You’re making this up.
“I’m not making this up! In fact, I’m probably understating it. You can see the crab look at the cuttlefish and the crab just goes, ‘Uhhhhh. . . ’” The crab is completely confused. The crab is looking at this psychedelic light show, and just as this crab is at its maximum state of confusion the cuttlefish pounces and goes for the equivalent of the jugular. The cuttlefish has a beak, and it just goes in for a kill point on the crab, and the crab doesn’t know what hits it.
Wow.
“So it’s using art to hunt. But the most interesting behavior is that they animate at each other to communicate. If you look at two of them together, one will make a pattern and then the other one will make a pattern and then they make these patterns and they synchronize and they are animating at each other. There is a cuttlefish animation pattern dictionary in the works. It has over 90 entries now at Woods Hole.”

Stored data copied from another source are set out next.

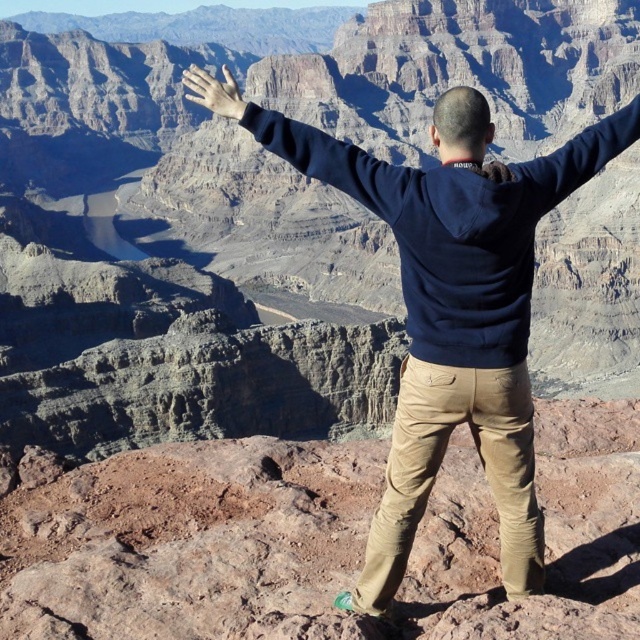 You are a photographer trying to capture the perfect shot of the person in the dark blue sweatshirt at center. Based on their position, where should you position your camera relative to the canyon edge to ensure they are centered in the frame?

The dark blue sweatshirt at center is located at point coordinates, so positioning the camera directly in line with those coordinates relative to the canyon edge would center them in the frame.

You are a photographer planning to capture the scene of the person at the canyon. You need to ensure that the dark blue sweatshirt at center and the matte skin hand at upper center are both visible in the frame. Based on their sizes, which object should you focus on to ensure both are in focus?

The dark blue sweatshirt at center has a smaller width than the matte skin hand at upper center. Therefore, focusing on the dark blue sweatshirt at center would ensure both objects are in focus since it is closer in size and can be captured within the same focal plane.

You are a photographer trying to capture the scene of the person at the canyon. You notice the dark blue sweatshirt at center and the matte skin hand at upper center. Which object is positioned lower in the image?

The dark blue sweatshirt at center is located below the matte skin hand at upper center, so the dark blue sweatshirt at center is positioned lower in the image. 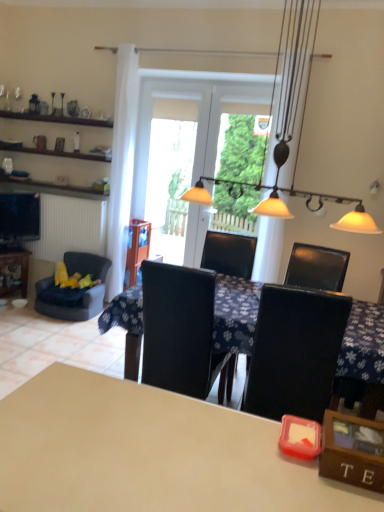 The width and height of the screenshot is (384, 512). What do you see at coordinates (352, 217) in the screenshot?
I see `metallic pendant lights at center` at bounding box center [352, 217].

The image size is (384, 512). What do you see at coordinates (150, 127) in the screenshot?
I see `transparent glass door at center, which is the second screen door from right to left` at bounding box center [150, 127].

How much space does transparent glass screen door at center, which is the 2th screen door in left-to-right order, occupy vertically?

It is 6.41 feet.

Locate an element on the screen. metallic pendant lights at center is located at coordinates (352, 217).

Is beige matte table at center, which is counted as the third table, starting from the back, closer to the viewer compared to metallic pendant lights at center?

Yes.

Based on the photo, considering the relative positions of beige matte table at center, which is the first table in front-to-back order, and metallic pendant lights at center in the image provided, is beige matte table at center, which is the first table in front-to-back order, to the left of metallic pendant lights at center from the viewer's perspective?

Yes, beige matte table at center, which is the first table in front-to-back order, is to the left of metallic pendant lights at center.

Looking at the image, does beige matte table at center, acting as the second table starting from the right, seem bigger or smaller compared to metallic pendant lights at center?

beige matte table at center, acting as the second table starting from the right, is smaller than metallic pendant lights at center.

From a real-world perspective, is beige matte table at center, which is counted as the third table, starting from the back, above or below metallic pendant lights at center?

beige matte table at center, which is counted as the third table, starting from the back, is situated lower than metallic pendant lights at center in the real world.

Is white glossy table at center, the first table when ordered from right to left, facing away from transparent glass door at center, which is the first screen door from left to right?

white glossy table at center, the first table when ordered from right to left, does not have its back to transparent glass door at center, which is the first screen door from left to right.

Which object is further away from the camera, white glossy table at center, which is the 2th table in back-to-front order, or transparent glass door at center, which is the first screen door from left to right?

transparent glass door at center, which is the first screen door from left to right, is further away from the camera.

Does white glossy table at center, the first table when ordered from right to left, have a greater width compared to transparent glass door at center, which is the second screen door from right to left?

Indeed, white glossy table at center, the first table when ordered from right to left, has a greater width compared to transparent glass door at center, which is the second screen door from right to left.

Could you tell me if white sheer curtain at left is facing beige matte table at center, acting as the 2th table starting from the left?

No, white sheer curtain at left is not turned towards beige matte table at center, acting as the 2th table starting from the left.

Is point (117, 159) closer or farther from the camera than point (213, 486)?

Point (117, 159) appears to be farther away from the viewer than point (213, 486).

How much distance is there between white sheer curtain at left and beige matte table at center, which is counted as the third table, starting from the back?

The distance of white sheer curtain at left from beige matte table at center, which is counted as the third table, starting from the back, is 10.57 feet.

Considering the relative sizes of white sheer curtain at left and beige matte table at center, which is the first table in front-to-back order, in the image provided, is white sheer curtain at left taller than beige matte table at center, which is the first table in front-to-back order,?

Yes.

Based on the photo, considering the sizes of objects metallic pendant lights at center and velvet blue armchair at left in the image provided, who is thinner, metallic pendant lights at center or velvet blue armchair at left?

metallic pendant lights at center is thinner.

Does point (275, 211) appear closer or farther from the camera than point (81, 260)?

Point (275, 211).

Is metallic pendant lights at center aimed at velvet blue armchair at left?

No, metallic pendant lights at center is not facing towards velvet blue armchair at left.

Considering the sizes of wooden table at left, arranged as the first table when viewed from the left, and white sheer curtain at left in the image, is wooden table at left, arranged as the first table when viewed from the left, wider or thinner than white sheer curtain at left?

In the image, wooden table at left, arranged as the first table when viewed from the left, appears to be wider than white sheer curtain at left.

Would you say wooden table at left, which is the third table in front-to-back order, is to the left or to the right of white sheer curtain at left in the picture?

wooden table at left, which is the third table in front-to-back order, is positioned on white sheer curtain at left's left side.

Are wooden table at left, arranged as the first table when viewed from the left, and white sheer curtain at left beside each other?

wooden table at left, arranged as the first table when viewed from the left, and white sheer curtain at left are clearly separated.

From a real-world perspective, is wooden table at left, which is the third table in front-to-back order, on top of white sheer curtain at left?

No, from a real-world perspective, wooden table at left, which is the third table in front-to-back order, is not on top of white sheer curtain at left.

Is beige matte table at center, acting as the 2th table starting from the left, surrounding white sheer curtain at left?

No, beige matte table at center, acting as the 2th table starting from the left, does not contain white sheer curtain at left.

Is the surface of beige matte table at center, which is the first table in front-to-back order, in direct contact with white sheer curtain at left?

beige matte table at center, which is the first table in front-to-back order, and white sheer curtain at left are not in contact.

Which object is closer to the camera, beige matte table at center, which is the first table in front-to-back order, or white sheer curtain at left?

Positioned in front is beige matte table at center, which is the first table in front-to-back order.

Is point (192, 487) more distant than point (117, 79)?

That is False.

Between white sheer curtain at left and white glossy table at center, which is the 2th table in back-to-front order, which one has smaller width?

white sheer curtain at left is thinner.

From a real-world perspective, relative to white glossy table at center, the first table when ordered from right to left, is white sheer curtain at left vertically above or below?

Clearly, from a real-world perspective, white sheer curtain at left is above white glossy table at center, the first table when ordered from right to left.

From the image's perspective, would you say white sheer curtain at left is positioned over white glossy table at center, the first table when ordered from right to left?

Yes.

Is white glossy table at center, which is counted as the 2th table, starting from the front, at the back of white sheer curtain at left?

No, white sheer curtain at left's orientation is not away from white glossy table at center, which is counted as the 2th table, starting from the front.

From a real-world perspective, starting from the metallic pendant lights at center, which table is the 1st one below it? Please provide its 2D coordinates.

[(149, 452)]

From the image's perspective, count 2nd screen doors upward from the white glossy table at center, the first table when ordered from right to left, and point to it. Please provide its 2D coordinates.

[(150, 127)]

Looking at the image, which one is located closer to transparent glass door at center, which is the second screen door from right to left, white sheer curtain at left or metallic pendant lights at center?

Based on the image, white sheer curtain at left appears to be nearer to transparent glass door at center, which is the second screen door from right to left.

Which object lies further to the anchor point white sheer curtain at left, beige matte table at center, which is the first table in front-to-back order, or velvet blue armchair at left?

beige matte table at center, which is the first table in front-to-back order, lies further to white sheer curtain at left than the other object.

When comparing their distances from beige matte table at center, which is counted as the third table, starting from the back, does transparent glass door at center, which is the first screen door from left to right, or white sheer curtain at left seem closer?

The object closer to beige matte table at center, which is counted as the third table, starting from the back, is white sheer curtain at left.

From the image, which object appears to be nearer to white glossy table at center, which is counted as the 2th table, starting from the front, wooden table at left, arranged as the first table when viewed from the left, or white sheer curtain at left?

white sheer curtain at left is positioned closer to the anchor white glossy table at center, which is counted as the 2th table, starting from the front.

When comparing their distances from beige matte table at center, acting as the 2th table starting from the left, does velvet blue armchair at left or wooden table at left, which is the third table in front-to-back order, seem further?

wooden table at left, which is the third table in front-to-back order, is positioned further to the anchor beige matte table at center, acting as the 2th table starting from the left.

When comparing their distances from white glossy table at center, which is counted as the 2th table, starting from the front, does transparent glass door at center, which is the second screen door from right to left, or beige matte table at center, which is the first table in front-to-back order, seem closer?

beige matte table at center, which is the first table in front-to-back order, is closer to white glossy table at center, which is counted as the 2th table, starting from the front.

Based on their spatial positions, is beige matte table at center, which is counted as the third table, starting from the back, or transparent glass door at center, which is the first screen door from left to right, further from white glossy table at center, the first table when ordered from right to left?

Among the two, transparent glass door at center, which is the first screen door from left to right, is located further to white glossy table at center, the first table when ordered from right to left.

Looking at the image, which one is located closer to transparent glass door at center, which is the second screen door from right to left, transparent glass screen door at center, the 1th screen door in the right-to-left sequence, or white sheer curtain at left?

Among the two, transparent glass screen door at center, the 1th screen door in the right-to-left sequence, is located nearer to transparent glass door at center, which is the second screen door from right to left.

Find the location of `table positioned between beige matte table at center, acting as the second table starting from the right, and white sheer curtain at left from near to far`. table positioned between beige matte table at center, acting as the second table starting from the right, and white sheer curtain at left from near to far is located at coordinates (362, 359).

Where is `table between beige matte table at center, acting as the second table starting from the right, and transparent glass screen door at center, which is the 2th screen door in left-to-right order, in the front-back direction`? The height and width of the screenshot is (512, 384). table between beige matte table at center, acting as the second table starting from the right, and transparent glass screen door at center, which is the 2th screen door in left-to-right order, in the front-back direction is located at coordinates 362,359.

At what (x,y) coordinates should I click in order to perform the action: click on curtain between white glossy table at center, the first table when ordered from right to left, and wooden table at left, which is the third table in front-to-back order, along the z-axis. Please return your answer as a coordinate pair (x, y). Looking at the image, I should click on (122, 165).

Where is `curtain between beige matte table at center, which is counted as the third table, starting from the back, and wooden table at left, arranged as the first table when viewed from the left, along the z-axis`? The width and height of the screenshot is (384, 512). curtain between beige matte table at center, which is counted as the third table, starting from the back, and wooden table at left, arranged as the first table when viewed from the left, along the z-axis is located at coordinates (122, 165). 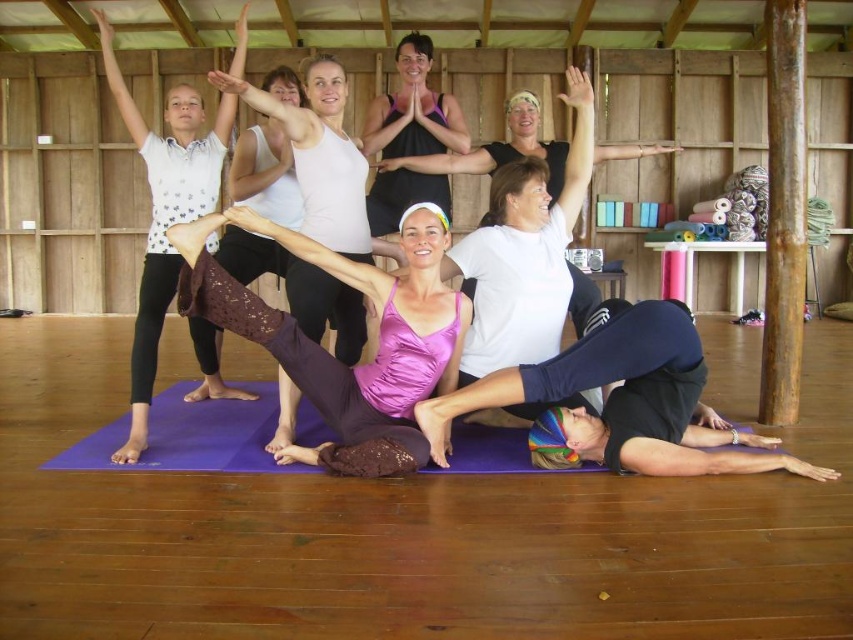 Question: Can you confirm if white dotted tank top at upper left is bigger than purple lace leggings at center?

Choices:
 (A) no
 (B) yes

Answer: (B)

Question: Is white dotted tank top at upper left in front of purple lace leggings at center?

Choices:
 (A) yes
 (B) no

Answer: (B)

Question: Which of the following is the closest to the observer?

Choices:
 (A) (178, 216)
 (B) (351, 154)

Answer: (B)

Question: Is white dotted tank top at upper left to the left of purple lace leggings at center from the viewer's perspective?

Choices:
 (A) no
 (B) yes

Answer: (B) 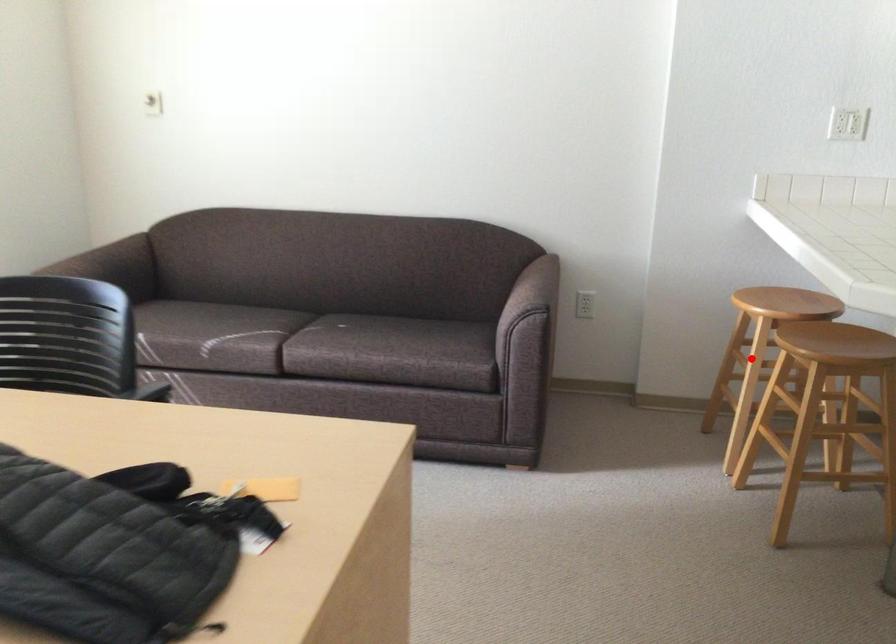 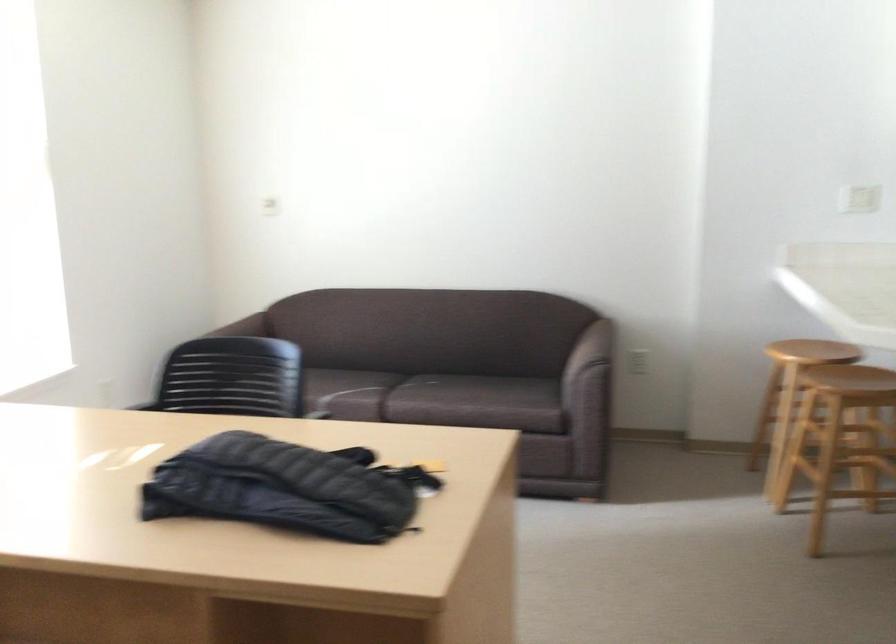 Locate, in the second image, the point that corresponds to the highlighted location in the first image.

(789, 395) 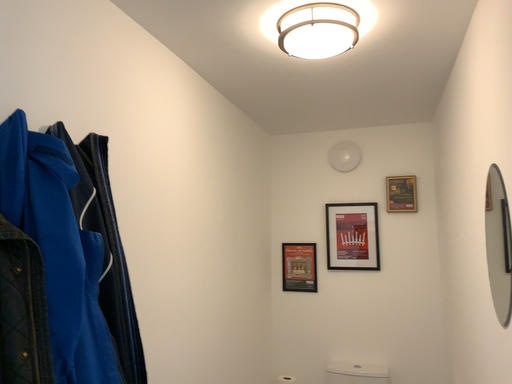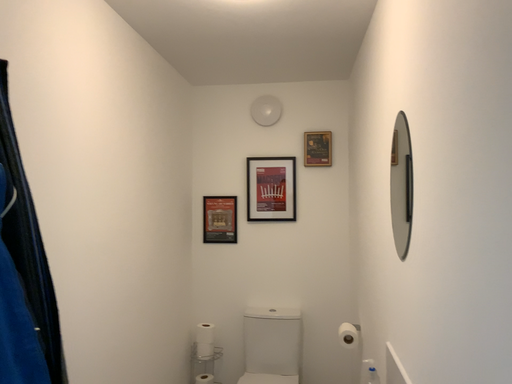 Question: How did the camera likely rotate when shooting the video?

Choices:
 (A) rotated left
 (B) rotated right

Answer: (B) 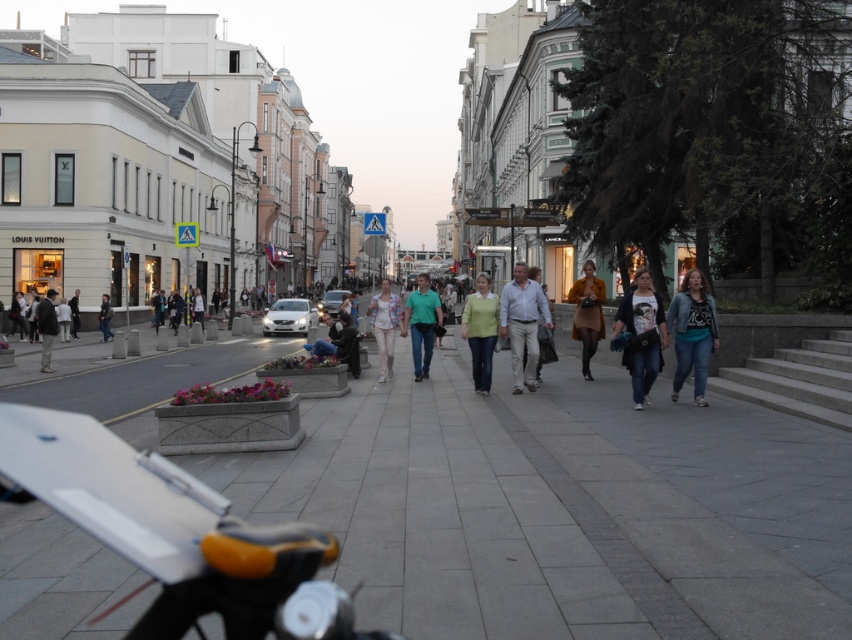 You are standing at the center of the street and want to find the light green sweater at center. In which direction should you look to locate it?

The light green sweater at center is located at the center of the scene, so you should look straight ahead to find it. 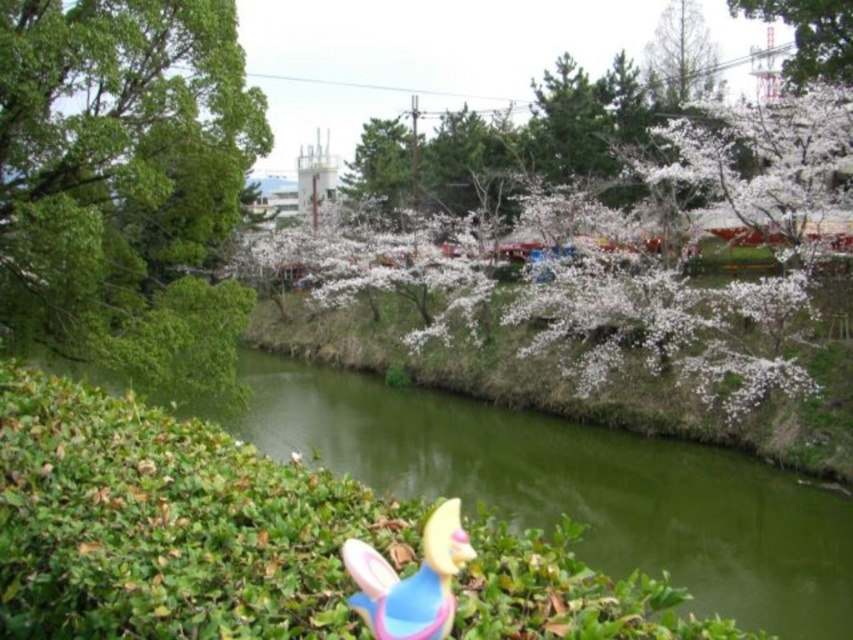 Can you confirm if pastel plastic bunny at lower center is thinner than smooth brown tree trunk at upper right?

Indeed, pastel plastic bunny at lower center has a lesser width compared to smooth brown tree trunk at upper right.

Between point (442, 545) and point (695, 19), which one is positioned behind?

Point (695, 19)

Is point (418, 620) less distant than point (680, 90)?

Yes, it is in front of point (680, 90).

The height and width of the screenshot is (640, 853). In order to click on pastel plastic bunny at lower center in this screenshot , I will do `click(410, 580)`.

Who is lower down, green leafy tree at upper right or smooth brown tree trunk at upper right?

Positioned lower is green leafy tree at upper right.

Is point (849, 45) farther from camera compared to point (701, 65)?

No, (849, 45) is closer to viewer.

Where is `green leafy tree at upper right`? This screenshot has height=640, width=853. green leafy tree at upper right is located at coordinates (808, 36).

The width and height of the screenshot is (853, 640). In order to click on green leafy tree at upper right in this screenshot , I will do `click(808, 36)`.

Can you confirm if green smooth water at center is smaller than pastel plastic bunny at lower center?

Actually, green smooth water at center might be larger than pastel plastic bunny at lower center.

Does green smooth water at center appear over pastel plastic bunny at lower center?

Actually, green smooth water at center is below pastel plastic bunny at lower center.

You are a GUI agent. You are given a task and a screenshot of the screen. Output one action in this format:
    pyautogui.click(x=<x>, y=<y>)
    Task: Click on the green smooth water at center
    Image resolution: width=853 pixels, height=640 pixels.
    Given the screenshot: What is the action you would take?
    pyautogui.click(x=393, y=515)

What are some of the things they say?
“Well, the usual stuff. ‘Where is the food?’ ‘Want to mate?’ ‘Did you hear about Fred? Boy, was he fucked up last night.’” Lanier laughs.
“They have fantastic nervous systems, and the reason they are not running the planet—because I think in quite a few ways they are better set up than we were to evolve. The thing that we have that they don’t, is that they don’t have childhood. They raise themselves. They are born out of the egg and they live on instinct. If they had childhood and they nurtured their young, then they would have eventually developed culture. Then they would have taken off, started up their own ramps, and I think we’d all be living in the zoos that they are in. They don’t have culture. They don’t have nurture. They only have nature. If they learn new patterns, they don’t pass it on to their young. They start over again with each life. So that’s given us the room to get where we’ve gotten. Otherwise we would have been screwed.
“If you can imagine a version of the cuttlefish with childhoods and they grow up being nurtured and having play and having culture and all this, that would be another path to getting to the same place that I think human children long to get to. They would be born with the ability to turn into what they would want.”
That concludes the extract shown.